The Butler School of Music is discontinuing its music recording technology and music business programs because of University-mandated budget cuts to the school and a deficit in the school’s budget.
Butler School director Mary Poole could not disclose the exact amount of the budget cut or deficit, but called the financial circumstances of the Butler School “dire” in an email sent to students in the programs on Nov. 21. According to Poole’s email, faculty members were not involved in the decision to stop admission to the programs.
“It was a painful decision indeed to suspend admission to the music business and recording technology emphases within the music [bachelor of arts degree], and I am acutely aware that it must seem ironic,” Poole said. “I very much hope that one day soon, UT will be able to support programs exploring all aspects of the music industry with the facilities and resources our brilliant students deserve.”
The programs, which Poole said have about 60 students enrolled in them, instruct students in the production and business aspects of the music industry and focus on areas outside of classical music.
“I think that ours holds a lot of merit, in that it’s extremely useful in mainstream jobs that are related to music, because it’s not solely focused on classical music or preforming it,” music production senior Kelsey Harper said. “It’s more of the industrial side of things.”
The programs will continue as normal, until students currently enrolled in the programs have graduated, according to Ed Fair, music business adjunct professor and music attorney.
“In the short-term, those who are in the program will certainly be fine,” Fair said.
Music production senior Andrew Schindler said he wishes the decision had been discussed with students prior to it being made.
“There’s never been any sort of connection between the administration at the Butler School and the students,” Schindler said. “As far as who to blame, there’s not anyone to blame.
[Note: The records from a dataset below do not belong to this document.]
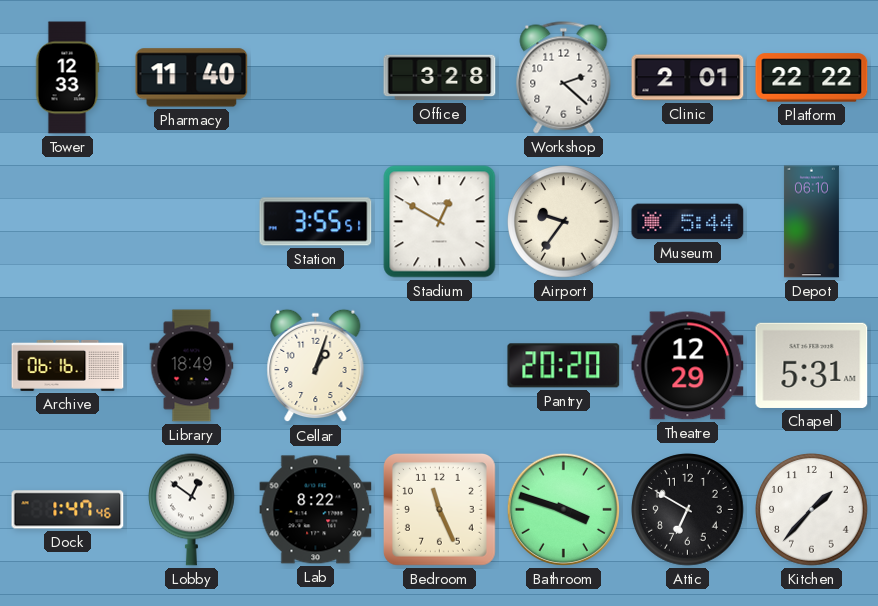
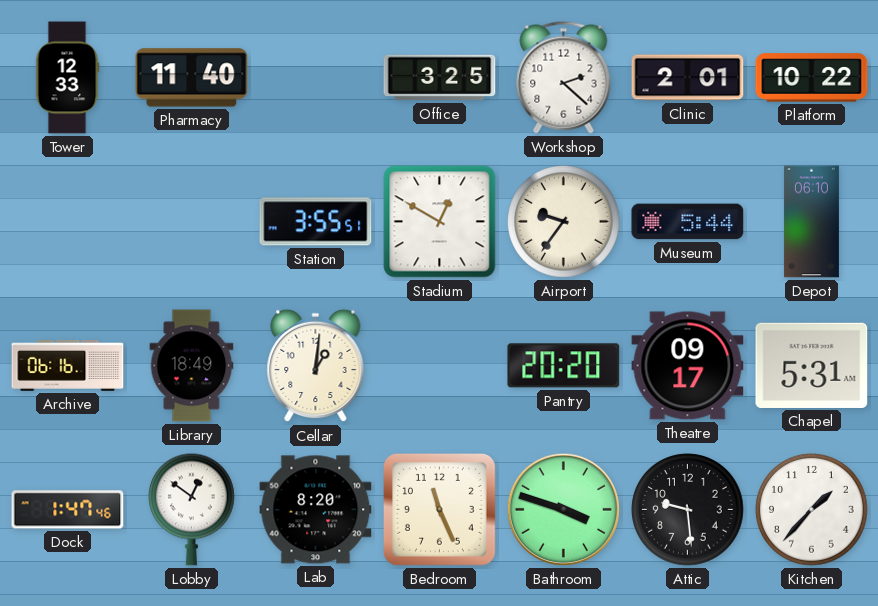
Office: 3:28 -> 3:25
Platform: 22:22 -> 10:22
Cellar: 1:03 -> 1:01
Theatre: 12:29 -> 09:17
Lab: 8:22 -> 8:20
Attic: 6:50 -> 9:29
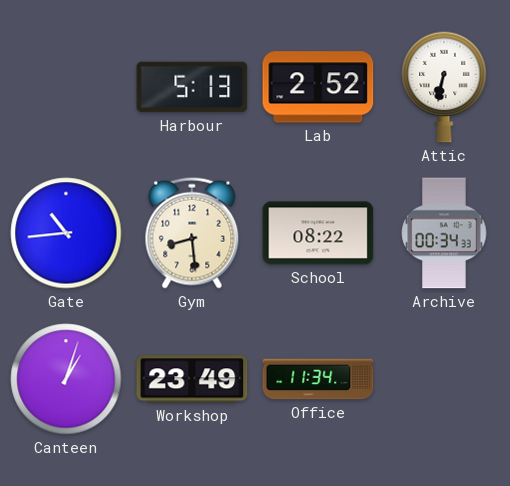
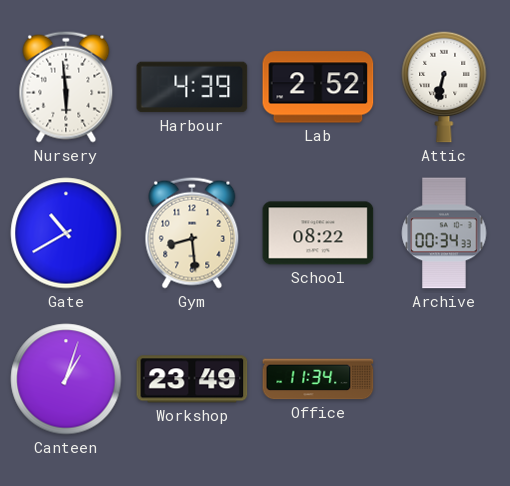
Nursery: none -> 5:59
Harbour: 5:13 -> 4:39
Gate: 10:44 -> 10:40
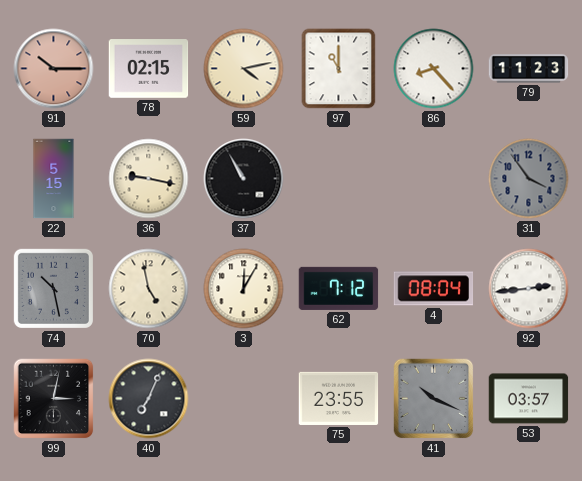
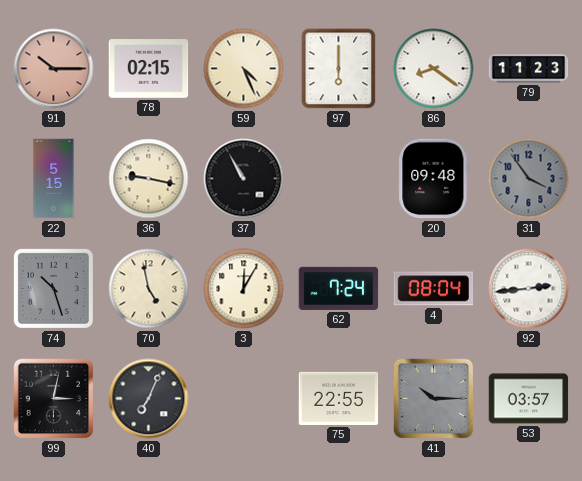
59: 4:13 -> 4:26
97: 11:00 -> 6:00
86: 8:23 -> 8:21
20: none -> 09:48
74: 10:28 -> 10:27
62: 7:12 -> 7:24
75: 23:55 -> 22:55
41: 10:19 -> 10:15
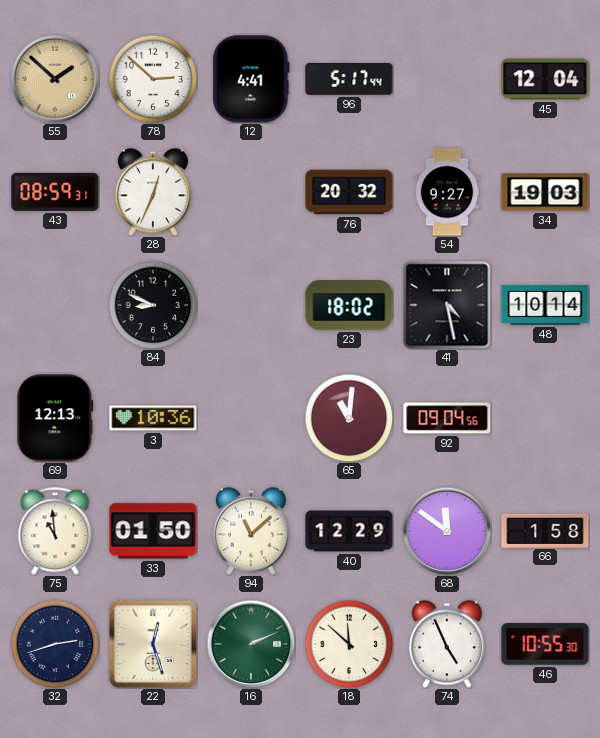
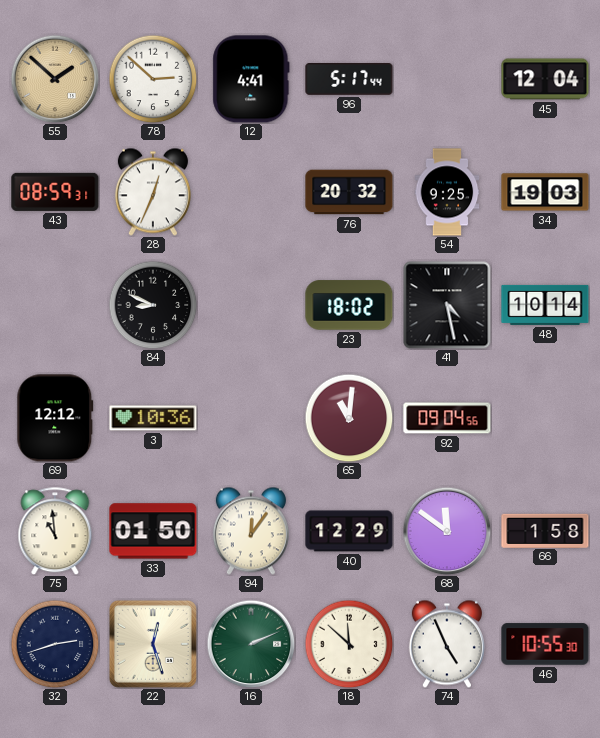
54: 9:27 -> 9:25
69: 12:13 -> 12:12
94: 11:08 -> 12:06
It’s more of a situation where students are pretty apathetic about the school because they’re just there to study their instrument.”
Fair said he is disappointed to see the program go.
“I’m especially sad for students who are in the program and have recently gotten out of the program,” Fair said. “Because it’s a little uncomfortable that the program you’ve just completed no longer exists.”
Harper shared this concern and said she and her classmates are worried the degree will decrease in merit and be less marketable for jobs now that it is being discontinued.
Schindler said he thinks the Butler School of Music is trying to be more like a traditional music conservatory.
“To be a prosperous musician, you have to understand business and how to record music,” Schindler said. “The fact that they are closing those two programs, I feel you’re disenfranchising a lot of students.”
In an email, music production senior lecturer Gary Powell said he would like to see the Butler School look at areas like music business and production again in the future.
“The Butler School has made a decision in line with its academic pursuits,” Powell said. “My hope is that, in time, in a different economy, and even with the same leadership, we will see these pursuits broaden.”